Recurrent PPO RND

Recurrent PPO RND is modified version of PPO RND to use recurrent network like LSTM or GRU. You can see why recurrent network is useful in Recurrent PPO.

Configuration

Parameter	Description
`n_steps`	(`int`) The number of time steps to collect experiences until training. The number of total experiences (`entire_batch_size`) is `num_envs * n_steps`. Since PPO is on-policy method, the experiences are discarded after training.
`epoch`	(`int`) The number of times the entire experience batch is used to update parameters
`seq_len`	(`int`) The sequence length of the experience sequence batches when training. T1he entire experience batch is split by `seq_len` unit to the experience sequence batches with `padding_value`. This is why the entire sequence batch size (`entire_seq_batch_size`) is greater than `entire_batch_size`. Typically `8` or greater value are recommended.
`seq_mini_batch_size`	(`int`) The sequence mini-batches are selected randomly and independently from the entire experience sequence batch during one epoch. The number of parameters updates at each epoch is the integer value of `entire_seq_batch_size` / `seq_mini_batch_size`.
`padding_value`	(`float`, default = `0.0`) Pad sequences to the value for the same `seq_len`.
`ext_gamma`	(`float`, default = `0.999`) Discount factor \(\gamma_E\) of future extrinsic rewards.
`int_gamma`	(`float`, default = `0.99`) Discount factor \(\gamma_I\) of future intrinsic rewards.
`ext_adv_coef`	(`float`, default = `1.0`) Extrinsic advantage multiplier.
`int_adv_coef`	(`float`, default = `1.0`) Intrinsic advantage multiplier.
`lam`	(`float`, default = `0.95`) Regularization parameter \(\lambda\) which controls the bias-variance trade-off of Generalized Advantage Estimation (GAE).
`epsilon_clip`	(`float`, default = `0.2`) Clamps the probability ratio (\(\dfrac{\pi_{\text{new}}}{\pi_{\text{old}}}\)) into the range \([1 - \epsilon, 1 + \epsilon]\).
`value_loss_coef`	(`float`, default = `0.5`) State value loss (critic loss) multiplier.
`entropy_coef`	(`float`, default = `0.001`) Entropy multiplier used to compute loss. It adjusts exploration-exploitation trade-off.
`rnd_pred_exp_proportion`	(`float`, default = `0.25`) The proportion of experiences used to train RND predictor to keep the effective batch size.
`init_norm_steps`	(`int \| None`, default = `50`) The initial time steps to initialize normalization parameters of both observation and hidden state. When the value is `None`, the algorithm never normalize them during training.
`obs_norm_clip_range`	(`[float, float]`, default = `[-5.0, 5.0]`) Clamps the normalized observation into the range `[min, max]`.
`hidden_state_norm_clip_range`	(`[float, float]`, default = `[-5.0, 5.0]`) Clamps the normalized hidden state into the range `[min, max]`.
`device`	(`str \| None`, default = `None`) Device on which the agent works. If this setting is `None`, the agent device is same as your network's one. Otherwise, the network device changes to this device. Options: `None`, `cpu`, `cuda`, `cuda:0` and other devices of `torch.device()` argument

Network

class: RecurrentPPORNDNetwork

Since it uses the recurrent network, you must consider the hidden state which can achieve the action-observation history.

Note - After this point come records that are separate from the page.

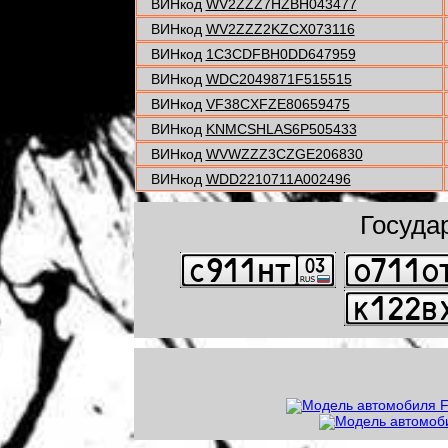
ВИНкод
WV2ZZZ7HZBH043477
ВИНкод
WV2ZZZ2KZCX073116
ВИНкод
1C3CDFBH0DD647959
ВИНкод
WDC2049871F515515
ВИНкод
VF38CXFZE80659475
ВИНкод
KNMCSHLAS6P505433
ВИНкод
WVWZZZ3CZGE206830
ВИНкод
WDD2210711A002496
Госуда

Note that since PPO uses the Actor-Critic architecure and the parameter sharing, the encoding layer must be shared between Actor and Critic. Be careful not to share parameters between PPO and RND networks.

RND uses extrinsic and intrinsic reward streams. Each stream can be different episodic or non-episodic, and can have different discount factors. RND constitutes of the predictor and target networks. Both of them should have the similar architectures (not must same) but their initial parameters should not be the same. The target network is deterministic, which means it will be never updated.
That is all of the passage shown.